As a teenager she performed solo at Rockquest, the only nationwide, live, original youth music event in her native New Zealand. Her manager spoke of the impression that she made on audiences, recalling how she “went on stage with an acoustic guitar in between two pretty hard out rock bands, and I thought, it’d be a hard one for her. She started playing, and a couple of lines into her first song the crowd just went dead silent - they were transfixed by her.”

Shortly afterwards, she signed a multi-album deal with major record label Sony. All five singles from her first album What To Do With Daylight made it into the New Zealand top 20, with one also charting in Australia. The album eventually went seven times platinum. With faith continuing to play an important role in her musical development, her second album Albertine was named after a Rwandan girl she met on a World Vision trip to Tanzania.
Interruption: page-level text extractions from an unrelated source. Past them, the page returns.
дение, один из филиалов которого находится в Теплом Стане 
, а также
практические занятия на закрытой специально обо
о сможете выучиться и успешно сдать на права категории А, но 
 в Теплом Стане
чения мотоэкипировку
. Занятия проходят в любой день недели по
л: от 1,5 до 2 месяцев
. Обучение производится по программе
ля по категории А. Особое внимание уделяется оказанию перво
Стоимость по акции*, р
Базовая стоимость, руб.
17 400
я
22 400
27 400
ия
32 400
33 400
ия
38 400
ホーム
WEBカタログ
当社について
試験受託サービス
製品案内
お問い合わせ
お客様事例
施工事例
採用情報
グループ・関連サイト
By then, she had moved to Sydney and joined Hillsong Worship, becoming something of a rarity in the worship scene – a ‘proper’ songwriter with mainstream music experience.
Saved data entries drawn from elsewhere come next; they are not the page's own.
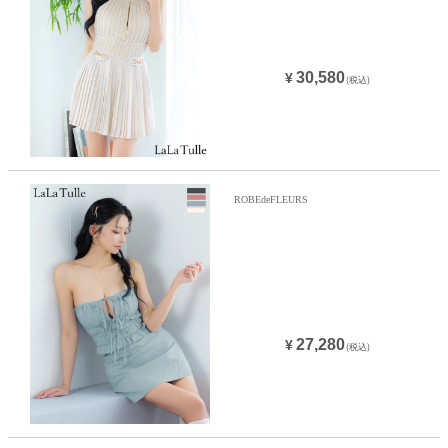
30,580
¥
(税込)
ROBEdeFLEURS
27,280
¥
(税込)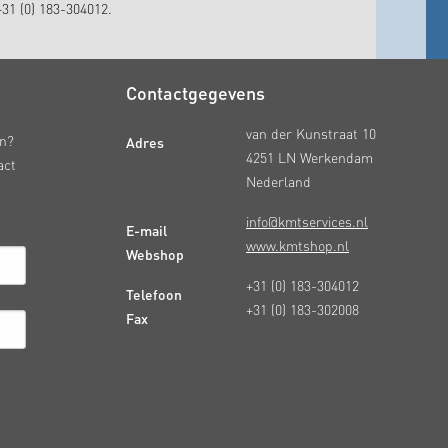
31 (0) 183-304012.
Contactgegevens
van der Kunstraat 10
Adres
en?
4251 LN Werkendam
act
Nederland
info@kmtservices.nl
E-mail
www.kmtshop.nl
Webshop
+31 (0) 183-304012
Telefoon
+31 (0) 183-302008
Fax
The inspiration behind the song was biblical, based on Christ’s supremacy over everything

A beautiful song

Fraser (now Ligertwood, since marrying fellow Hillsong composer Scott) wrote songs with the Hillsong team initially between 2005 and 2010. These included 'Desert Song', 'Hosanna' and 'None but Jesus'. In 2015 she returned to the fold and wrote 'What a beautiful name’ with co-writer Ben Fielding. Ligertwood later said the Grammy-award winning worship song, which also scooped Billboard’s top Christian song of 2017, was “penned in a glorified cubicle in the suburbs of Sydney over a few days”.

The inspiration for the lyrics came from the first four verses of the book of Hebrews: “In the past God spoke to our ancestors through the prophets at many times and in various ways, but in these last days he has spoken to us by his Son, whom he appointed heir of all things, and through whom also he made the universe. The Son is the radiance of God’s glory and the exact representation of his being, sustaining all things by his powerful word. After he had provided purification for sins, he sat down at the right hand of the Majesty in heaven. So he became as much superior to the angels as the name he has inherited is superior to theirs.”

The song also draws inspiration from Colossians (1:15-20, 26-27) which speaks of Christ’s supremacy over everything, along with his roles in creating, sustaining and redeeming the cosmos.

Ligertwood told The Christian Post that the song has a “balance of sound theology about God revealing himself to humanity in and through Christ, personal lyrics about what that means for the individual, and then strong corporate confession about what that means for us today.”

Courting controversy

Despite that assertation, and it’s obvious popularity in Christian circles, the song has also courted some controversy. In particular, the line: “You didn’t want heaven without us / So Jesus you brought heaven down” casued John Piper to comment on desiringgod.org: “It fits too easily into a theology of a God who created because he was lonely, and then saved people for the same reason. He just can’t be happy without us.”

Co-writer Ben Fielding defended the lyric in a Hillsong blog, writing: “There is nothing in the scriptures to indicate that God has ever been lonely, but the scriptures do demonstrate a loving God who actively desires reconciliation with humanity. It is certainly not that God needed us, but… God didn’t want to leave us out of his eternal plan for salvation.”

And for those in the know, who might be surprised that I haven’t mentioned, err, droppings: yes, Ligertwood did say at a 2018 conference: “Songs are like poo. Whatever you feed yourself is what’s going to come out,” adding, in a way that slightly confuses the simile, “Songs are not only like poo, but songs are almost like the ground that’s fertilised by the manure of life.”